Some workers who have clustered in expensive cities will be considering moving further out, as commute times and fares become less of a burden and greenery, peace and quiet and perhaps a more permanent form of social distance take on fresh appeal. This option will look particularly attractive if the social and cultural benefits of cities — pubs, restaurants, theatres and so on — remain unavailable, or their value is diminished.

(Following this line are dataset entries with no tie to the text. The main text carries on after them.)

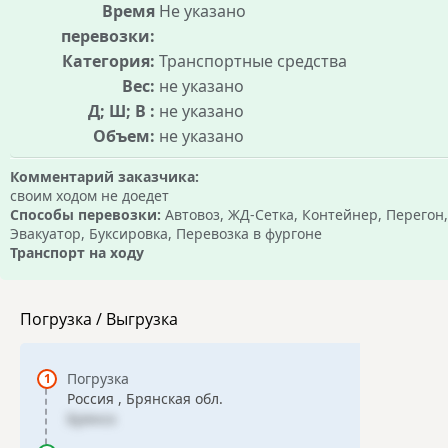
Время
Не указано
перевозки:
Категория:
Транспортные средства
Вес:
не указано
Д; Ш; В :
не указано
Объем:
не указано
Комментарий заказчика:
своим ходом не доедет
Способы перевозки:
Автовоз, ЖД-Сетка, Контейнер, Перегон,
Эвакуатор, Буксировка, Перевозка в фургоне
Транспорт на ходу
Погрузка / Выгрузка
Погрузка
Россия , Брянская обл.
Брянск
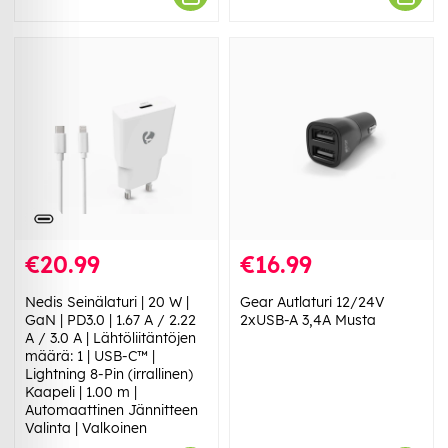
€20.99
€16.99
Nedis Seinälaturi | 20 W |
Gear Autlaturi 12/24V
GaN | PD3.0 | 1.67 A / 2.22
2xUSB-A 3,4A Musta
A / 3.0 A | Lähtöliitäntöjen
määrä: 1 | USB-C™ |
Lightning 8-Pin (irrallinen)
Kaapeli | 1.00 m |
Automaattinen Jännitteen
Valinta | Valkoinen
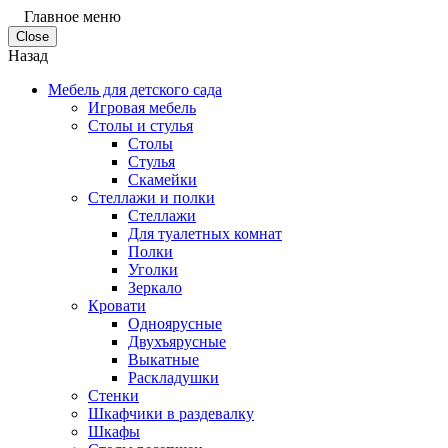
Главное меню
Close
Назад
Мебель для детского сада
Игровая мебель
Столы и стулья
Столы
Стулья
Скамейки
Стеллажи и полки
Стеллажи
Для туалетных комнат
Полки
Уголки
Зеркало
Кровати
Одноярусные
Двухъярусные
Выкатные
Раскладушки
Стенки
Шкафчики в раздевалку
Шкафы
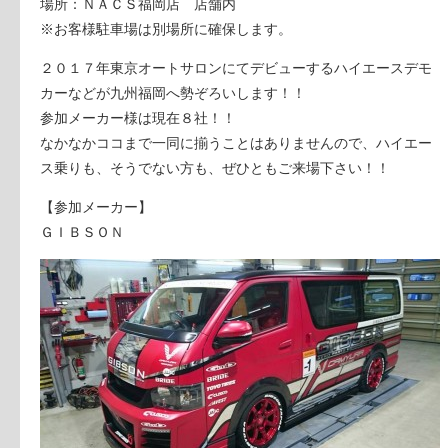
場所：ＮＡＣＳ福岡店 店舗内
※お客様駐車場は別場所に確保します。
２０１７年東京オートサロンにてデビューするハイエースデモ
カーなどが九州福岡へ勢ぞろいします！！
参加メーカー様は現在８社！！
なかなかココまで一同に揃うことはありませんので、ハイエー
ス乗りも、そうでない方も、ぜひともご来場下さい！！
【参加メーカー】
ＧＩＢＳＯＮ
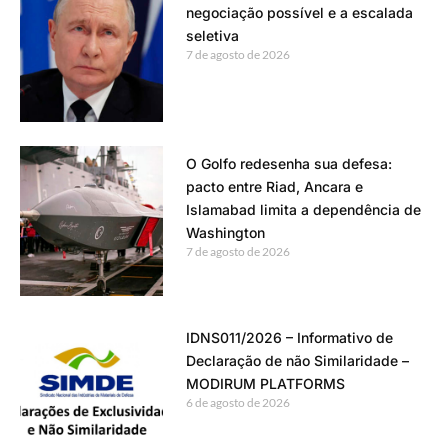
negociação possível e a escalada
seletiva
7 de agosto de 2026
O Golfo redesenha sua defesa:
pacto entre Riad, Ancara e
Islamabad limita a dependência de
Washington
7 de agosto de 2026
IDNS011/2026 – Informativo de
Declaração de não Similaridade –
MODIRUM PLATFORMS
6 de agosto de 2026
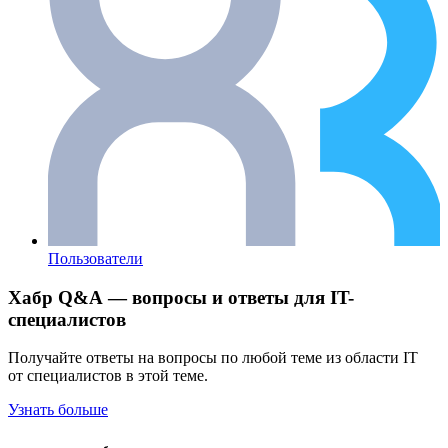
Пользователи
Хабр Q&A — вопросы и ответы для IT-
специалистов
Получайте ответы на вопросы по любой теме из области IT
от специалистов в этой теме.
Узнать больше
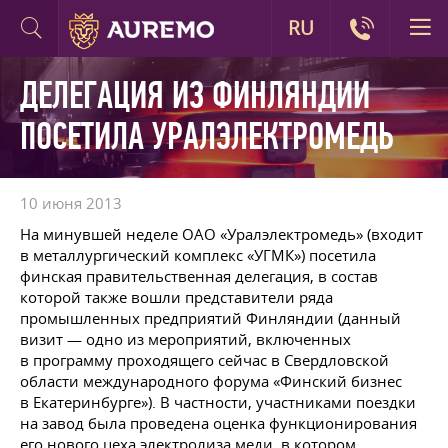
RU
ДЕЛЕГАЦИЯ ИЗ ФИНЛЯНДИИ
ПОСЕТИЛА УРАЛЭЛЕКТРОМЕДЬ
10 июня 2013
На минувшей неделе ОАО «Уралэлектромедь» (входит
в металлургический комплекс «УГМК») посетила
финская правительственная делегация, в состав
которой также вошли представители ряда
промышленных предприятий Финляндии (данный
визит — одно из мероприятий, включенных
в программу проходящего сейчас в Свердловской
области международного форума «Финский бизнес
в Екатеринбурге»). В частности, участниками поездки
на завод была проведена оценка функционирования
его нового цеха электролиза меди, в котором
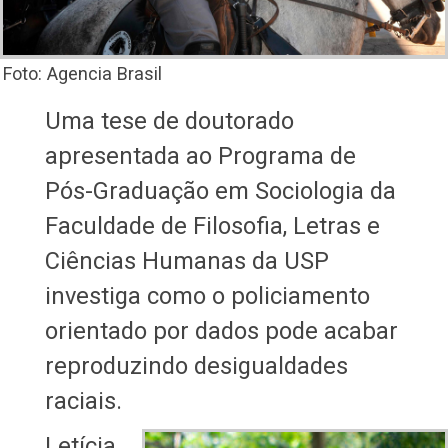
Foto: Agencia Brasil
Uma tese de doutorado
apresentada ao Programa de
Pós-Graduação em Sociologia da
Faculdade de Filosofia, Letras e
Ciências Humanas da USP
investiga como o policiamento
orientado por dados pode acabar
reproduzindo desigualdades
raciais.
Letícia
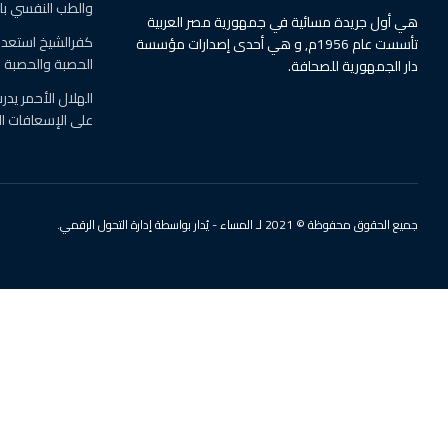
والطب النفسي ب
هي أول جريدة مسائية في جمهورية مصر العربية
كفرالشيخ استعدت
تأسست عام 1956م, و هي أحدى إصدارات مؤسسة
الحصبة والحصبة ال
دار الجمهورية للصحافة.
الهلال الأحمر يد
على الإسعافات ال
جميع الحقوق محفوظة © 2021 لـ المساء - يُدار بواسطة إدارة التحول الرقمي.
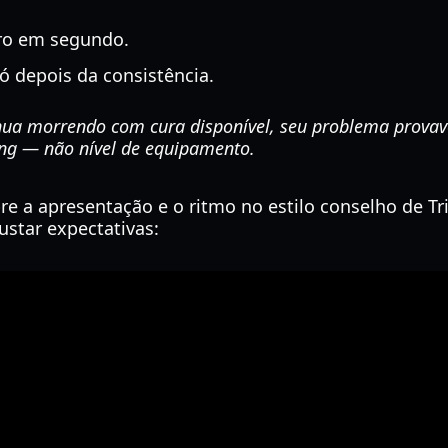
ro em segundo.
ó depois da consistência.
nua morrendo com cura disponível, seu problema prova
ng — não nível de equipamento.
re a apresentação e o ritmo no estilo conselho de Tri
ustar expectativas:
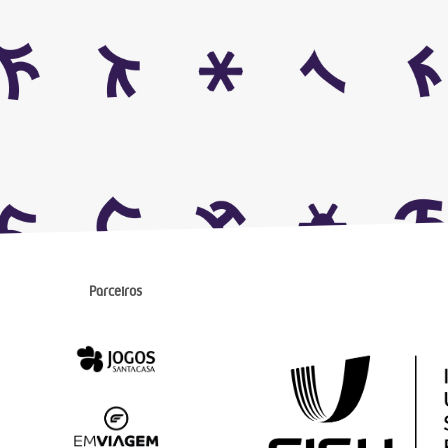
Parceiros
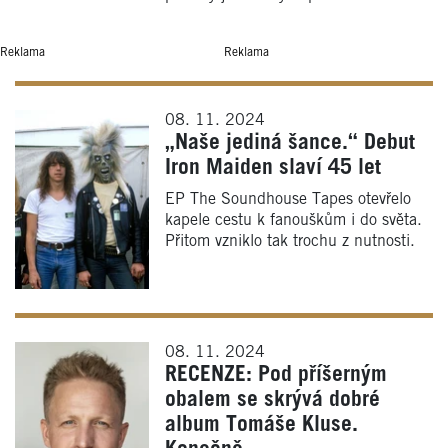
Reklama
Reklama
08. 11. 2024
„Naše jediná šance.“ Debut
Iron Maiden slaví 45 let
EP The Soundhouse Tapes otevřelo
kapele cestu k fanouškům i do světa.
Přitom vzniklo tak trochu z nutnosti.
08. 11. 2024
RECENZE: Pod příšerným
obalem se skrývá dobré
album Tomáše Kluse.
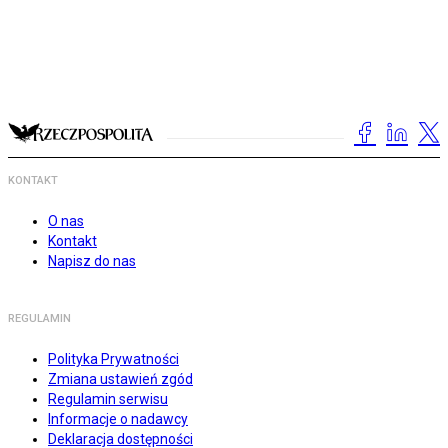
KONTAKT
O nas
Kontakt
Napisz do nas
REGULAMIN
Polityka Prywatności
Zmiana ustawień zgód
Regulamin serwisu
Informacje o nadawcy
Deklaracja dostępności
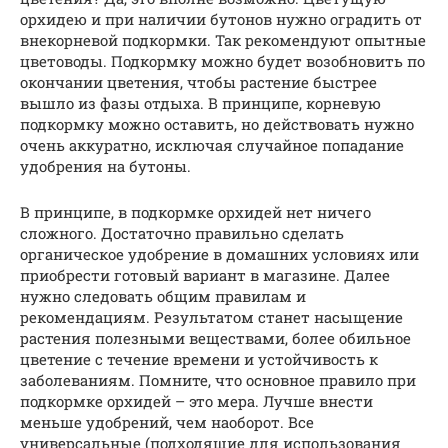
орхидею и при наличии бутонов нужно оградить от
внекорневой подкормки. Так рекомендуют опытные
цветоводы. Подкормку можно будет возобновить по
окончании цветения, чтобы растение быстрее
вышло из фазы отдыха. В принципе, корневую
подкормку можно оставить, но действовать нужно
очень аккуратно, исключая случайное попадание
удобрения на бутоны.
В принципе, в подкормке орхидей нет ничего
сложного. Достаточно правильно сделать
органическое удобрение в домашних условиях или
приобрести готовый вариант в магазине. Далее
нужно следовать общим правилам и
рекомендациям. Результатом станет насыщение
растения полезными веществами, более обильное
цветение с течение времени и устойчивость к
заболеваниям. Помните, что основное правило при
подкормке орхидей – это мера. Лучше внести
меньше удобрений, чем наоборот. Все
универсальные (подходящие для использования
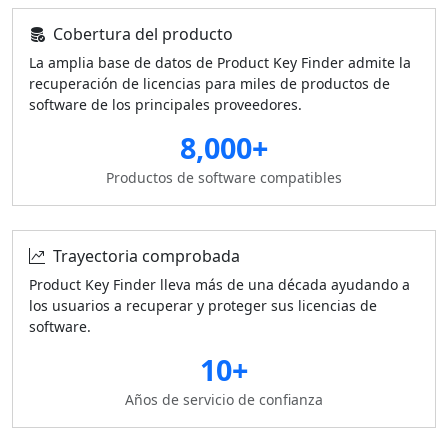
Cobertura del producto
La amplia base de datos de Product Key Finder admite la
recuperación de licencias para miles de productos de
software de los principales proveedores.
8,000+
Productos de software compatibles
Trayectoria comprobada
Product Key Finder lleva más de una década ayudando a
los usuarios a recuperar y proteger sus licencias de
software.
10+
Años de servicio de confianza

All these individual choices will together change financial hubs themselves. Some places may succeed: Michael Mainelli, one of the sheriffs of the City of London, told GlobalCapital that his stomping ground had the advantage of being “best in class.” If someone in finance can only make one business trip to Europe a year, it will quite likely be to London over anywhere else.

Cities centres may keep hold of people and companies by improving residents’ living conditions. Before the crisis, Paris mayor Anne Hidalgo proposed a "15 minute city" where residents can live and work without having to travel too far. Anyone who has laboured into central London by rail or tube would doubtless snatch at that with both hands.

But companies may shrink operations elsewhere. Cost control could encourage more outsourcing: if a lot of work will be carried out remotely anyway, why not employ people in a cheaper location?

This in turn could affect financial firms’ identities. During the crisis, governments have reasserted national borders and restrictions, both physically and economically. Governments and other state bodies have been the ones making the rules and keeping the economy running.

But if remote working, relocation and outsourcing do take off further, finance stands to become even more globalised and less rooted to traditional centres, at least operationally. This would counteract the slowdown or reversal of other forms of globalisation.

Over a long period, finance jobs have become more and more digitalised, and banks, investment companies and insurers have all had to adapt. It has taken them an age. There is a fintech industry because the big players in financial services have been riddled with years of expensive, clunking and barely compatible systems.

The next leap forward is set to be much more sudden.